In their own words:
“Our quiet, gathered Sunday morning Meeting for Worship has sustained me all my adult life: more powerful than private prayer, our search for God’s presence – that inner light in ourselves and in others – and the sharing of our concerns, tap into guidance about how we should try to live our lives. After meeting, there is something warm, friendly and positive to take out into everyday life – some meaning to our busy lives perhaps …” Polly
“I enjoy the simplicity of Quaker meditation. There is only one Power of the Universe, one Source, but many religions/beliefs. Two quotes I like: ‘Just realise where you came from’; ‘The morning breeze has secrets to tell you – do not go back to sleep.’” Richard
“Here are the words that came to mind one Sunday a few months ago as I was preparing myself for our time of silent worship. I remember being very aware of all those who had come before me into this quiet space: ‘To listen for the unheard … To sense untold Presence … To quiet internal clamour … To let the body be still … Is to gather all in worship … And offer mankind a blessing … Unconditional … Everlasting and loving’ ” Rosalee
“When I come to meeting, I feel I am amongst kindred spirits. Each of us present has our own set of spiritual ‘maps’ that we feel comfortable with using during the course of our lives; yet I get a strong sense that we are all using the same compass. This, for me, provides a sense of unity and comradeship within the meeting.” Frank
“I like the Quakers because I’ve found a religious ‘home’ that fits with me rather than me having to fit in with the group.” Elizabeth
“When I found Quakers (both at Woking and nationally) I discovered not only a spirituality that I can understand but also a group of people I feel very much at home with; not because we all think alike but because we know that, whatever our beliefs, we are respected and valued.” Irene
Who are the Quakers?
Quakers – officially known as The Religious Society of Friends – are a group of roughly a third of a million individuals worldwide, who refer to each other simply as “Friends”.

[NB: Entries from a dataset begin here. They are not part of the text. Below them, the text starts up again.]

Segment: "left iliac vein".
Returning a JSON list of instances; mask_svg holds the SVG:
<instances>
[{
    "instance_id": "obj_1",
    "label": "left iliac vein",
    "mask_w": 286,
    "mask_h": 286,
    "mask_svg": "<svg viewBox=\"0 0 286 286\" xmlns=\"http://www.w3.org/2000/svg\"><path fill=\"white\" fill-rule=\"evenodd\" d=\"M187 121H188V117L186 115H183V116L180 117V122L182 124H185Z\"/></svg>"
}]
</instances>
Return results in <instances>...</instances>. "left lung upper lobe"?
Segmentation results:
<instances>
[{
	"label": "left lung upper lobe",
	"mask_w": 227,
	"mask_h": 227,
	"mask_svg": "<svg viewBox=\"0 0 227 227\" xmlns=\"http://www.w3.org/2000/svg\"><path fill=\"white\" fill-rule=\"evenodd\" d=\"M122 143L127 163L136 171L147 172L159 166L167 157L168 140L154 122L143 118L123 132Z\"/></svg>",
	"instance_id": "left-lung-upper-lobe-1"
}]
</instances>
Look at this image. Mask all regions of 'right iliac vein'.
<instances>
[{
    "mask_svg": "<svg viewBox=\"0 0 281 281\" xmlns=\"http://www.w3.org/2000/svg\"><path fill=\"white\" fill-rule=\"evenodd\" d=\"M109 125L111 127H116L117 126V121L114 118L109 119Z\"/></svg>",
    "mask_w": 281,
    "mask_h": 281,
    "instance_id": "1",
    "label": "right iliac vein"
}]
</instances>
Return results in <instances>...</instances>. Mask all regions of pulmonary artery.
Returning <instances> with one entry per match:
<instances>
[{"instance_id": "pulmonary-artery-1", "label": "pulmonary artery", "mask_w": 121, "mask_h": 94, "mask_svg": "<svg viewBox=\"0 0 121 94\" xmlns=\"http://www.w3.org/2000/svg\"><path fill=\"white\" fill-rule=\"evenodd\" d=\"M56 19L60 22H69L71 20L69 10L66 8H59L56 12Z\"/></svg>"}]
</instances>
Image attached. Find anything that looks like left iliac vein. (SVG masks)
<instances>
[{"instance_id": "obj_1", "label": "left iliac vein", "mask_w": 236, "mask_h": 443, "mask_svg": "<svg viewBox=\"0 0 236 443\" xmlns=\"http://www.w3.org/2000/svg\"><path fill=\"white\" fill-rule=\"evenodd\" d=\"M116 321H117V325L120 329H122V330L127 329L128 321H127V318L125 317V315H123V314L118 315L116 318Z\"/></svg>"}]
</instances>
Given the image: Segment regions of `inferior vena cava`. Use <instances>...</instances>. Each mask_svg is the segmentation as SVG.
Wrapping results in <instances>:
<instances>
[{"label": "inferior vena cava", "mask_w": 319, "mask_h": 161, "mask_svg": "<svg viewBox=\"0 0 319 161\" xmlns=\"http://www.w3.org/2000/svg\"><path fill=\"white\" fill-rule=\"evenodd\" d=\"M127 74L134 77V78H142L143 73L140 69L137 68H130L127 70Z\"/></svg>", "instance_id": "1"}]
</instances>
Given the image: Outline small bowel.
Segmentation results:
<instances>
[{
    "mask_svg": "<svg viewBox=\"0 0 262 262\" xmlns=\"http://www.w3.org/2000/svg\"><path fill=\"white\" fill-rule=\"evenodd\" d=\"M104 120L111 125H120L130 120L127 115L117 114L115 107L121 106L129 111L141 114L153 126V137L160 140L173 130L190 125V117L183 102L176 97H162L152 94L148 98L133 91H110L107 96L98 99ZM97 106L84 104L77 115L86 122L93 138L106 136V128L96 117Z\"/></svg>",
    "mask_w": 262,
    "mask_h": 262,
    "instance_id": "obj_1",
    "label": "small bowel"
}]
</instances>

The Society was founded as a radical Christian movement in 17th century England. Today, Quakers come from a great variety of backgrounds and continue to uphold a progressive spiritual approach.
What is Quakerism?
Quakerism is a way of life, rather than a dogma or creed. It rests on the conviction that by looking into their inmost hearts people can have direct communion with something much deeper than thought – a profound and loving source of inspiration. This experience cannot ultimately be described in words, but Quakers aspire to base their whole lives on it.

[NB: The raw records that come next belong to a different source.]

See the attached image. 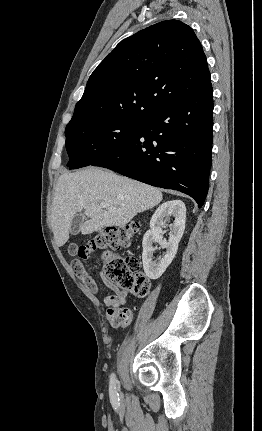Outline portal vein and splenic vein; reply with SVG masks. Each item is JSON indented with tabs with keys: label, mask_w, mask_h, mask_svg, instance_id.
<instances>
[{
	"label": "portal vein and splenic vein",
	"mask_w": 262,
	"mask_h": 431,
	"mask_svg": "<svg viewBox=\"0 0 262 431\" xmlns=\"http://www.w3.org/2000/svg\"><path fill=\"white\" fill-rule=\"evenodd\" d=\"M100 206H101L102 208L108 209L109 211H114V210H115V208H114V207L110 206V205H109L108 203H106V202H101V203H100Z\"/></svg>",
	"instance_id": "portal-vein-and-splenic-vein-1"
}]
</instances>
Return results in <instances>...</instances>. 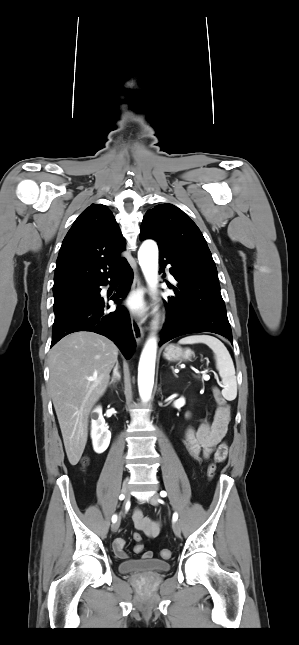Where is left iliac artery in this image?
<instances>
[{
  "mask_svg": "<svg viewBox=\"0 0 299 645\" xmlns=\"http://www.w3.org/2000/svg\"><path fill=\"white\" fill-rule=\"evenodd\" d=\"M166 495H167V493H166L165 491H161V492H160V496H161V497H166ZM177 519H178V514H177V513H174V514H173V521H176Z\"/></svg>",
  "mask_w": 299,
  "mask_h": 645,
  "instance_id": "obj_1",
  "label": "left iliac artery"
}]
</instances>
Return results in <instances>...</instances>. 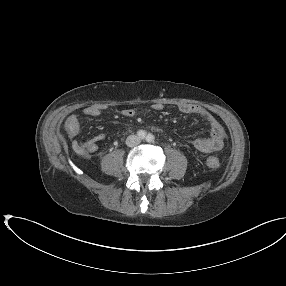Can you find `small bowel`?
<instances>
[{
	"instance_id": "obj_1",
	"label": "small bowel",
	"mask_w": 286,
	"mask_h": 286,
	"mask_svg": "<svg viewBox=\"0 0 286 286\" xmlns=\"http://www.w3.org/2000/svg\"><path fill=\"white\" fill-rule=\"evenodd\" d=\"M152 109L155 111H162L164 105L162 103H155L152 105ZM178 109L184 114L200 115L210 124L211 136L206 139H196L193 142V145L197 150L210 153L222 149L226 137L225 129L209 111L199 105L191 103H181L178 105ZM103 110L104 109L101 106L91 105L83 110V115L86 117H96L99 116ZM121 113L125 117H134L136 114L135 110L132 108L124 109ZM64 127L69 138L74 139L81 133V123L75 114H71L65 118ZM105 137L106 135L101 133L85 141L74 140L72 142L73 150L79 156H87L99 149V143L103 141Z\"/></svg>"
}]
</instances>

What all Quakers have in common
There are differences in style of practice between Quakers as individuals, between local meetings, and especially between different parts of the world. Nonetheless, all Quakers share these things in common:
- A commitment to silent worship
- The welcoming of sensitive ministry from anyone present at a meeting
- Absence of any ‘spiritual’ authority, such as a priesthood or scripture (although individual teachers or scriptures may be regarded as inspirational)
- Lack of dogma or creed
- A commitment to working towards social justice, peace, humane treatment of prisoners, animals etc. Quakers have helped to begin many charities and non-profit organisations and some of the businesses they founded pioneered standards of social welfare provision, including decent housing.